_What the task requires_. Find all the lines in the material below with the word "Flow", and copy them.

Top of Input material

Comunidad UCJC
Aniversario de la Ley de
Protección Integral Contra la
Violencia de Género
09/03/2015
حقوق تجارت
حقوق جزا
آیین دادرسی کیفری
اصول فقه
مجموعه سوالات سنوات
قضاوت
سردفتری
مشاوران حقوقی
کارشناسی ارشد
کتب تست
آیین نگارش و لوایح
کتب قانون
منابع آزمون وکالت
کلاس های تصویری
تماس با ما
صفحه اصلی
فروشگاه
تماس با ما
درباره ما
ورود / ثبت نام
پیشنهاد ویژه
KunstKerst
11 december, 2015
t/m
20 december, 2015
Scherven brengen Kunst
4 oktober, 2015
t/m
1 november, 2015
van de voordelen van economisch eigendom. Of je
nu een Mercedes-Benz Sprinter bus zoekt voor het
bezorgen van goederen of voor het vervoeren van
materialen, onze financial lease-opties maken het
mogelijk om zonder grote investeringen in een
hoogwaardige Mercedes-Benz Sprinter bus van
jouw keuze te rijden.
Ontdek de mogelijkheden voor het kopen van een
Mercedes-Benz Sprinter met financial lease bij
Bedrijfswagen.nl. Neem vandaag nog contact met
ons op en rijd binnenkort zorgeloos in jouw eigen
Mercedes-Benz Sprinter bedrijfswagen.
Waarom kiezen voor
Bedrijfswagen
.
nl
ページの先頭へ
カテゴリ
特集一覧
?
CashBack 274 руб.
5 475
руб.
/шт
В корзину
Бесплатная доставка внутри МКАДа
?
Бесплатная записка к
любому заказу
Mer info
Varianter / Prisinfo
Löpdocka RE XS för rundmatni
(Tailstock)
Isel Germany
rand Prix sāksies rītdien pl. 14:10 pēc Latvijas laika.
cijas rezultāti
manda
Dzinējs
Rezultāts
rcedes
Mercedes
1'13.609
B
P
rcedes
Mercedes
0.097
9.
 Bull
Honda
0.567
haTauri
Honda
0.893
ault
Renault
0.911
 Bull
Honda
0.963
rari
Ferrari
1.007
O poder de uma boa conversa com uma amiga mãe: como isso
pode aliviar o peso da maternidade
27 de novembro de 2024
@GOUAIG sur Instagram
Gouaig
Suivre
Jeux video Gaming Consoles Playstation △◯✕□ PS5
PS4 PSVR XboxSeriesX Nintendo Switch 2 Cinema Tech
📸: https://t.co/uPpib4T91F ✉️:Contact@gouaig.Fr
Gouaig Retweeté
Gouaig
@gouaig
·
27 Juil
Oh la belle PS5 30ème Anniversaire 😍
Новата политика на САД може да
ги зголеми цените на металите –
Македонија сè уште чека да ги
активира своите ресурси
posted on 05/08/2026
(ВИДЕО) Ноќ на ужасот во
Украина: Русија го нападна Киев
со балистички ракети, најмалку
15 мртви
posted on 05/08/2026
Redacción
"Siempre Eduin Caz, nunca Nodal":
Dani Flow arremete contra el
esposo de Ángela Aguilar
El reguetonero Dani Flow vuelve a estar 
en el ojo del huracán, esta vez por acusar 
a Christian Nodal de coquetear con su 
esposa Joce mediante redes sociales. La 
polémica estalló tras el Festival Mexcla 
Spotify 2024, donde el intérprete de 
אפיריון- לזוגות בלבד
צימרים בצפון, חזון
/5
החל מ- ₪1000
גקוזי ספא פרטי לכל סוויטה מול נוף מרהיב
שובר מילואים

Bottom of Input material

_Exercise answer_.
Dani Flow arremete contra el
El reguetonero Dani Flow vuelve a estar 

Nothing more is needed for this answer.